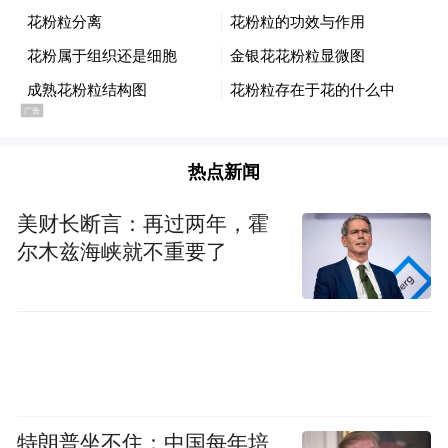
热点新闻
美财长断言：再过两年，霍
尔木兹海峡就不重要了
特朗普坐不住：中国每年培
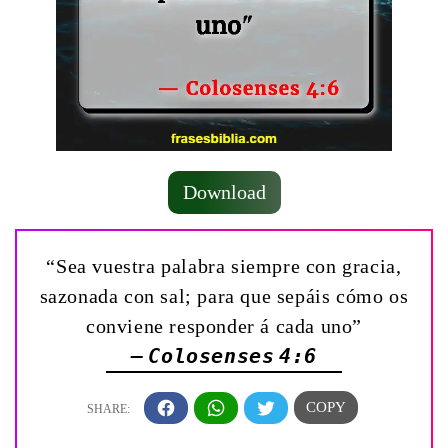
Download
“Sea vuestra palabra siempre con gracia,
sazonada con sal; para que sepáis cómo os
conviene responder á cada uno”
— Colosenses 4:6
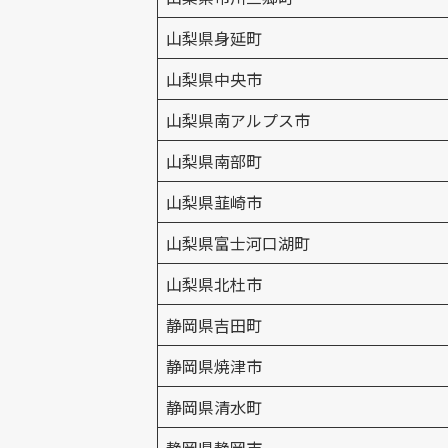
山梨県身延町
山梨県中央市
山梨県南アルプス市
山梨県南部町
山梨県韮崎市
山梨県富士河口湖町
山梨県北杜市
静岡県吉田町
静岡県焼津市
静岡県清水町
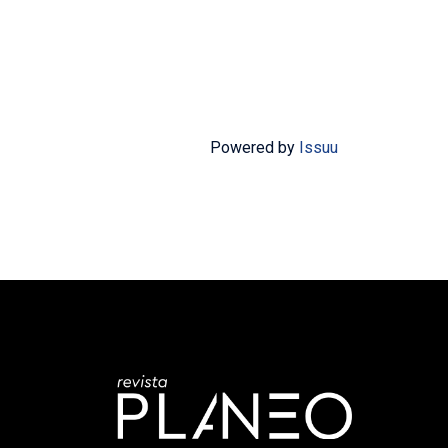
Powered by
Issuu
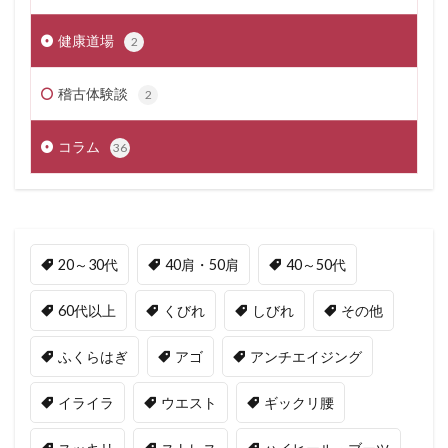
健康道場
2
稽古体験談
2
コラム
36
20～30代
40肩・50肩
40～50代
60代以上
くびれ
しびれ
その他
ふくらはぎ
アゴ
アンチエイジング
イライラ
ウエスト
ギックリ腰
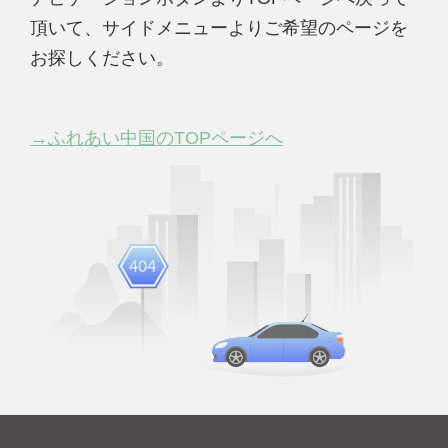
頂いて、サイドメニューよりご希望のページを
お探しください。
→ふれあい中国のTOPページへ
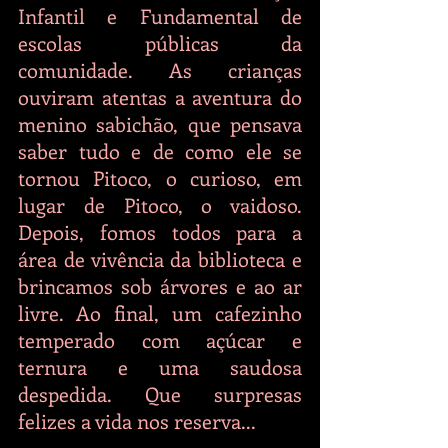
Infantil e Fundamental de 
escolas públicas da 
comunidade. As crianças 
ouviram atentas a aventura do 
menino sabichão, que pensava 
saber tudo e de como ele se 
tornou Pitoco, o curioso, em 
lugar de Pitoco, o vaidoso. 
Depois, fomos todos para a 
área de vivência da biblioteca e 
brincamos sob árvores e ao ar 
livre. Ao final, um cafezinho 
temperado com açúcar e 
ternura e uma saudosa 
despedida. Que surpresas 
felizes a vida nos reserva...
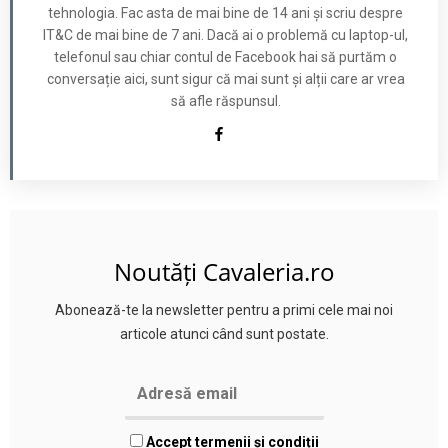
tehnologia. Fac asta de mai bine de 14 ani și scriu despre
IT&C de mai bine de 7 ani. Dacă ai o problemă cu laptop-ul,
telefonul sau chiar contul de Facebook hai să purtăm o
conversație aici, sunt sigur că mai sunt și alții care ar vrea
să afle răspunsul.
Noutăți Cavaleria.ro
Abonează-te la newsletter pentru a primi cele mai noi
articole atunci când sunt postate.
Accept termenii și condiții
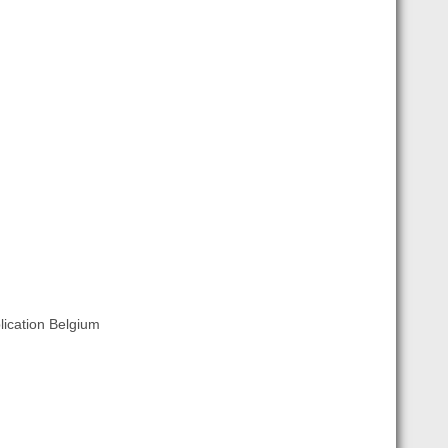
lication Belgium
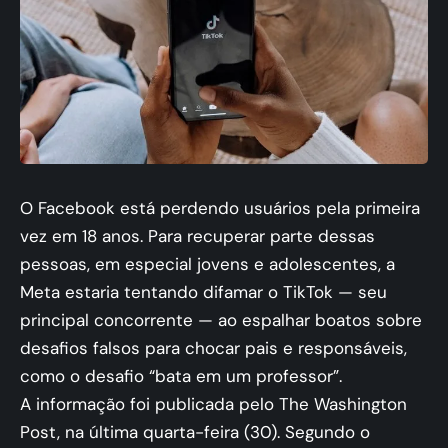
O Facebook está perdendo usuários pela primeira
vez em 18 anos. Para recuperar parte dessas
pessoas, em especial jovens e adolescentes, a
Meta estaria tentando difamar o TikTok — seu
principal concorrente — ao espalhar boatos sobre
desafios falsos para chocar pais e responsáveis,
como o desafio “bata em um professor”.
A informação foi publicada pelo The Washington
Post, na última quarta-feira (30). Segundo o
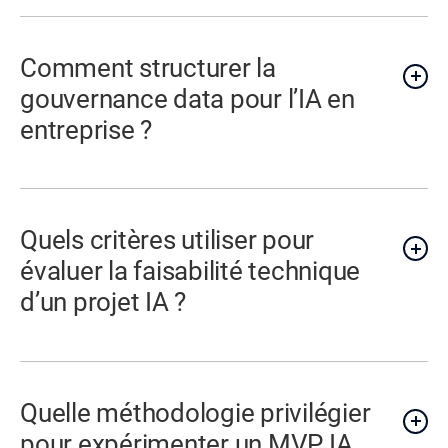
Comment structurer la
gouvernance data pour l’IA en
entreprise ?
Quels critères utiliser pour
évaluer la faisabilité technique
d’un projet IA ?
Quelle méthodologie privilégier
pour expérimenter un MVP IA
┄┄┄┄┄┄
** Directions **
Return a copy of each line in the entries that carries the string "sunt".

** Task solution **
conversație aici, sunt sigur că mai sunt și alții care ar vrea
articole atunci când sunt postate.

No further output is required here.